Monday, February 9, 2009

Before, With and Against

There is this theme repeating throughout Ewick and Sibley’s account of the common place if law, which I have used as a partial title to this entry, that I find rather interesting. Before, with, and against the law. While the authors do present law as existing on several different levels, consisting of many actors and players, they also tend to draw on some their interviewees opinions that law is this sort of abstract force that one best not cross. These three themes – before, with and after, truly seem to uphold that second idea of the law as a sort of supreme force.

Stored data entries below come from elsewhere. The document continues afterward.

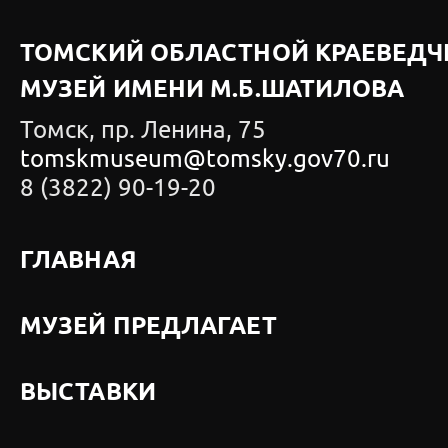
ТОМСКИЙ ОБЛАСТНОЙ КРАЕВЕДЧ
МУЗЕЙ ИМЕНИ М.Б.ШАТИЛОВА
Томск, пр. Ленина, 75
tomskmuseum@tomsky.gov70.ru
8 (3822) 90-19-20
ГЛАВНАЯ
МУЗЕЙ ПРЕДЛАГАЕТ
ВЫСТАВКИ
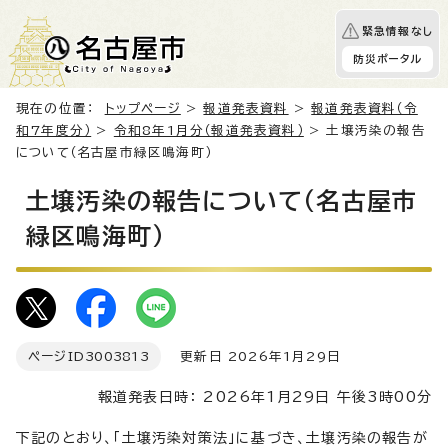
緊急情報なし
防災ポータル
現在の位置：
トップページ
>
報道発表資料
>
報道発表資料（令
和7年度分）
>
令和8年1月分（報道発表資料）
> 土壌汚染の報告
について（名古屋市緑区鳴海町）
土壌汚染の報告について（名古屋市
緑区鳴海町）
ページID
3003813
更新日 2026年1月29日
報道発表日時： 2026年1月29日 午後3時00分
下記のとおり、「土壌汚染対策法」に基づき、土壌汚染の報告が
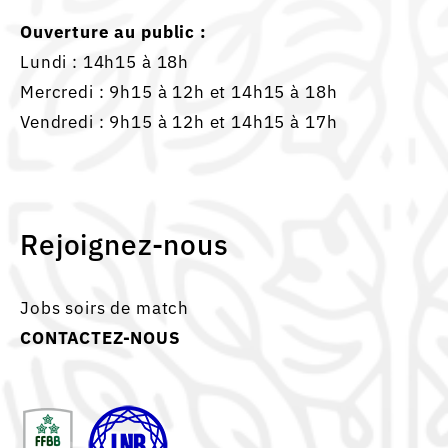
Ouverture au public :
Lundi : 14h15 à 18h
Mercredi : 9h15 à 12h et 14h15 à 18h
Vendredi : 9h15 à 12h et 14h15 à 17h
Rejoignez-nous
Jobs soirs de match
CONTACTEZ-NOUS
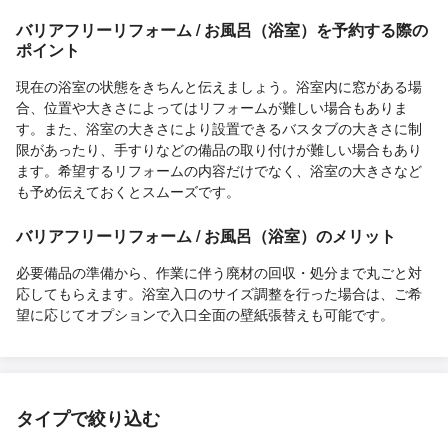
バリアフリーリフォーム / お風呂（浴室）を予約する際の
ポイント
現在の浴室の状態をきちんと伝えましょう。浴室内に窓がある場
合、位置や大きさによってはリフォームが難しい場合もありま
す。また、浴室の大きさにより設置できるバスタブの大きさに制
限があったり、手すりなどの備品の取り付けが難しい場合もあり
ます。希望するリフォームの内容だけでなく、浴室の大きさなど
も予め伝えておくとスムーズです。
バリアフリーリフォーム / お風呂（浴室）のメリット
必要備品の準備から、作業に伴う廃材の回収・処分まで丸ごと対
応してもらえます。浴室入口のサイズ調整を行った場合は、ご希
望に応じてオプションで入口全面の壁紙張替えも可能です。
タイプで絞り込む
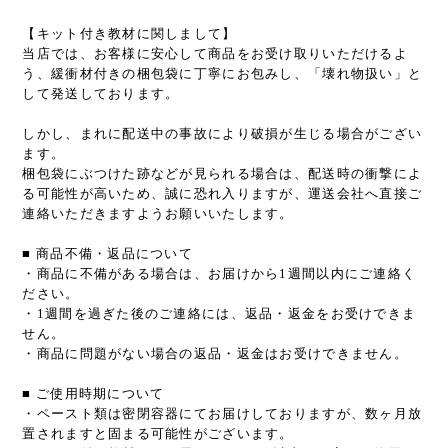
【キット付き教材に関しまして】
当店では、お客様に安心して商品をお受け取りいただけるよ
う、緩衝材付きの梱包袋に丁寧にお包みし、「壊れ物扱い」と
して発送しております。
しかし、まれに配送中の事故により破損が生じる場合がござい
ます。
梱包袋にぶつけた跡などが見られる場合は、配送時の衝撃によ
る可能性が高いため、誠に恐れ入りますが、運送会社へ直接ご
連絡いただきますようお願いいたします。
■ 商品不備・返品について
・商品に不備がある場合は、お届けから1週間以内にご連絡く
ださい。
・1週間を過ぎた後のご連絡には、返品・返金をお受けできま
せん。
・商品に問題がない場合の返品・返金はお受けできません。
■ ご使用時期について
・ペースト類は密閉容器にてお届けしておりますが、数ヶ月放
置されますと固まる可能性がございます。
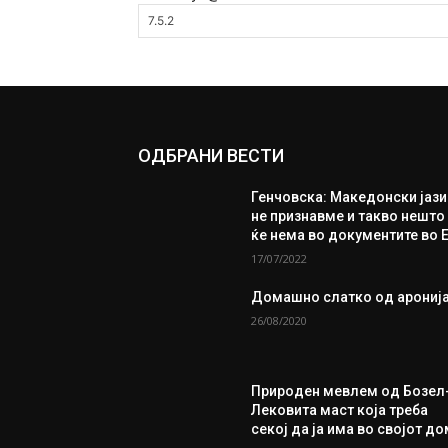
ОДБРАНИ ВЕСТИ
Генчовска: Македонски јази
не признавме и такво нешто
ќе нема во документите во 
17/07/2022
Домашно слатко од арониј
26/08/2020
Природен мевлем од Бозел
Лековита маст која треба
секој да ја има во својот д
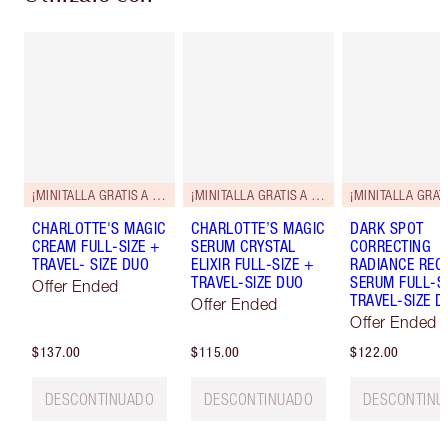
¡MINITALLA GRATIS A JUEGO!
¡MINITALLA GRATIS A JUEGO!
CHARLOTTE'S MAGIC
CHARLOTTE’S MAGIC
DARK SPOT
CREAM FULL-SIZE +
SERUM CRYSTAL
CORRECTING
TRAVEL- SIZE DUO
ELIXIR FULL-SIZE +
RADIANCE REC
TRAVEL-SIZE DUO
SERUM FULL-S
Offer Ended
TRAVEL-SIZE D
Offer Ended
Offer Ended
$137.00
$115.00
$122.00
DESCONTINUADO
DESCONTINUADO
DESCONTINU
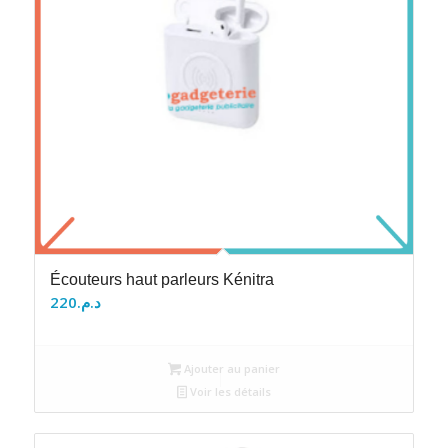
Écouteurs haut parleurs Kénitra
220
د.م.
Ajouter au panier
Voir les détails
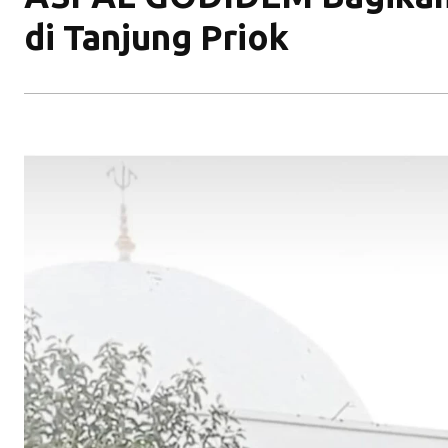
di Tanjung Priok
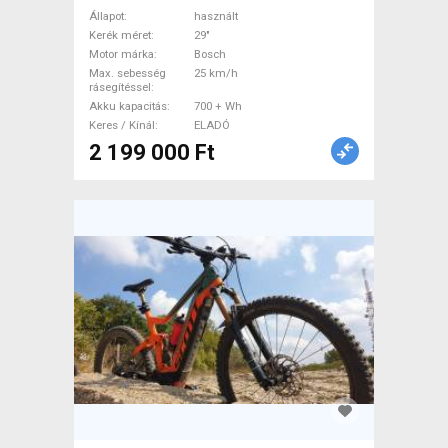
Mountain Bike 29" össztelós
Állapot
használt
/ fully Bosch használt ELADÓ
Kerék méret
29"
Motor márka
Bosch
Max. sebesség
25 km/h
rásegítéssel
Akku kapacitás
700 + Wh
Keres / Kínál
ELADÓ
2 199 000 Ft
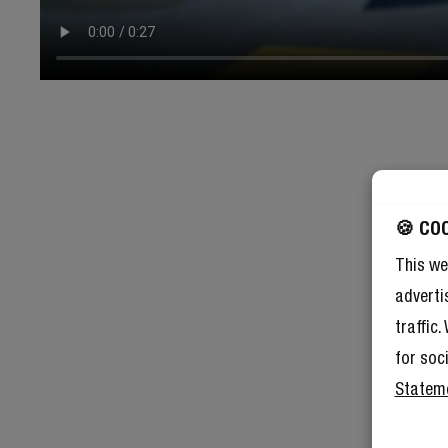
🍪 CO
This we
adverti
traffic
for soc
Statem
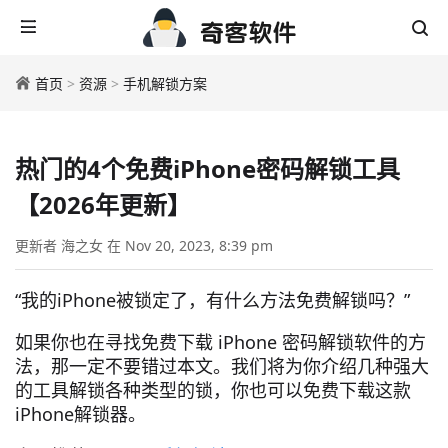
首页
>
资源
>
手机解锁方案
热门的4个免费iPhone密码解锁工具
【2026年更新】
更新者 海之女 在 Nov 20, 2023, 8:39 pm
“我的iPhone被锁定了，有什么方法免费解锁吗？”
如果你也在寻找免费下载 iPhone 密码解锁软件的方
法，那一定不要错过本文。我们将为你介绍几种强大
的工具解锁各种类型的锁，你也可以免费下载这款
iPhone解锁器。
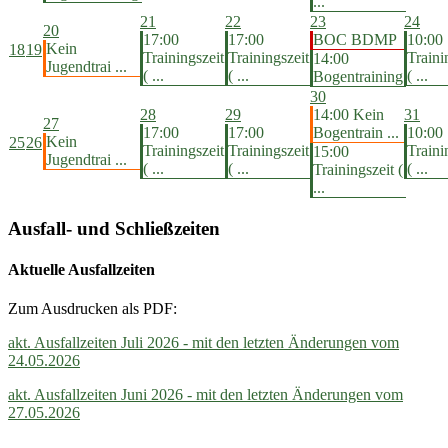
...
21
22
23
24
20
17:00
17:00
BOC BDMP
10:00
Kein
18
19
Trainingszeit
Trainingszeit
Traini
14:00
Jugendtrai ...
( ...
( ...
( ...
Bogentraining
30
28
29
14:00 Kein
31
27
17:00
17:00
Bogentrain ...
10:00
Kein
25
26
Trainingszeit
Trainingszeit
Traini
15:00
Jugendtrai ...
( ...
( ...
( ...
Trainingszeit (
...
Ausfall- und Schließzeiten
Aktuelle Ausfallzeiten
Zum Ausdrucken als PDF:
akt. Ausfallzeiten Juli 2026 - mit den letzten Änderungen vom
24.05.2026
akt. Ausfallzeiten Juni 2026 - mit den letzten Änderungen vom
27.05.2026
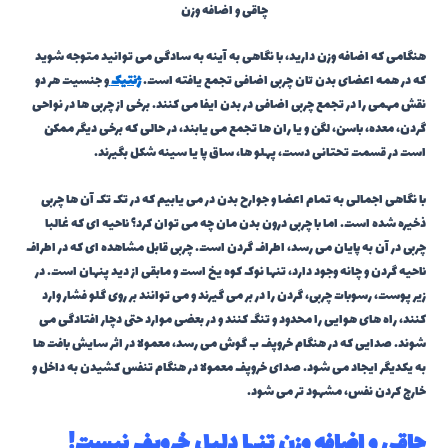
چاقی و اضافه وزن
هنگامی که اضافه وزن دارید، با نگاهی به آینه به سادگی می توانید متوجه شوید
که در همه اعضای بدن تان چربی اضافی تجمع یافته است.
ژنتیک
و جنسیت هر دو
نقش مهمی را در تجمع چربی اضافی در بدن ایفا می کنند. برخی از چربی ها در نواحی
گردن، معده، باسن، لگن و یا ران ها تجمع می یابند، در حالی که برخی دیگر ممکن
است در قسمت تحتانی دست، پهلو ها، ساق پا یا سینه شکل بگیرند.
با نگاهی اجمالی به تمام اعضا و جوارح بدن در می یابیم که در تک تک آن ها چربی
ذخیره شده است. اما با چربی درون بدن مان چه می توان کرد؟ ناحیه ای که غالبا
چربی در آن به پایان می رسد، اطراف گردن است. چربی قابل مشاهده ای که در اطراف
ناحیه گردن و چانه وجود دارد، تنها نوک کوه یخ است و مابقی از دید پنهان است. در
زیر پوست، رسوبات چربی، گردن را در بر می گیرند و می توانند بر روی گلو فشار وارد
کنند، راه های هوایی را محدود و تنگ کنند و در بعضی موارد حتی دچار افتادگی می
شوند. صدایی که در هنگام خروپف ب گوش می رسد، معمولا در اثر سایش بافت ها
به یکدیگر ایجاد می شود. صدای خروپف معمولا در هنگام تنفس کشیدن به داخل و
خارج کردن نفس، مشهود تر می شود.
چاقی و اضافه وزن تنها دلیل خروپف نیست!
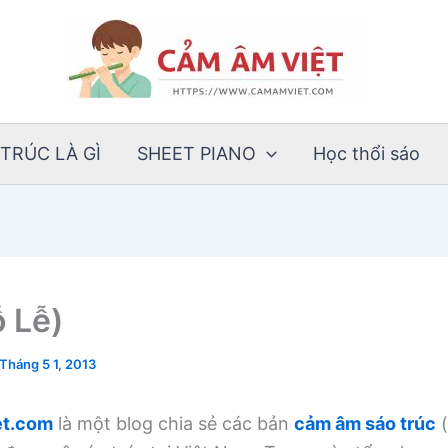
TRÚC LÀ GÌ
SHEET PIANO
Học thổi sáo
ỗ Lễ)
Tháng 5 1, 2013
t.com
là một blog chia sẻ các bản
cảm âm sáo trúc
(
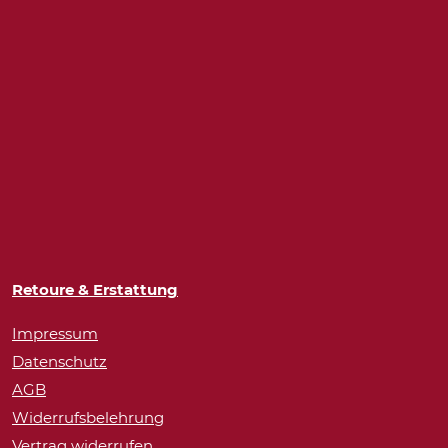
Retoure & Erstattung
Impressum
Datenschutz
AGB
Widerrufsbelehrung
Vertrag widerrufen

The idea of the law in itself is almost too big to imagine. When I hear the word law, as do many of the interviewees in this account, my mind doesn’t necessary go to the many players who make up a part of the system. Instead, I do find myself thinking about this abstract force that is supposed to dispense justice and uphold the peace. Without law, chaos would ensue. Somehow, the system keeps us all in check, yet it is a confusing and mystifying establishment. Millie Simpson said that at the conclusion of her case, the judge delivered his judgment in such a way that she “didn’t even understand what he was saying” (p. 92). Bess Sherman too found herself mystified by the extent of the law she dealt with in order to find her Social Security check, and the power wielded by her doctors in influencing that decision.
A lot of this interviews resulted in accounts such as this, with a feelings of confusion, or apprehension or bewilderment at the idea of law as this intimidating force that runs our lives. I do find it interesting though, that in many cases the interviews do refer in some ways to the players that make up the system, while in much of the time it’s simply the system or idea of law that is recognized. Yes, we tend to see the law and justice as this sort of force or abstract ideology which we follow, but it is upheld, carried out and dispensed by a vast group of actors. Law is perpetuated by people. It is a social process in which people challenge each other, or companies, or work together.
In this respect, I find it amazing that the Law and Society movement still seems rather undeveloped and in its infancy. We have talked about natural law, but really there is no law in nature like the kind we have established here within our society. Law requires people; it requires some type of social interaction between many different people. It is not necessarily this isolated, abstract idea that governs our lives, as we often believe it is, but a process infiltrated with people. One does not necessarily stand before, with or against the law. Rather, he stands before a judge, with his lawyer and his accuser. The world is s stage, and we are all players, and no truer words could spoken when talking about the law.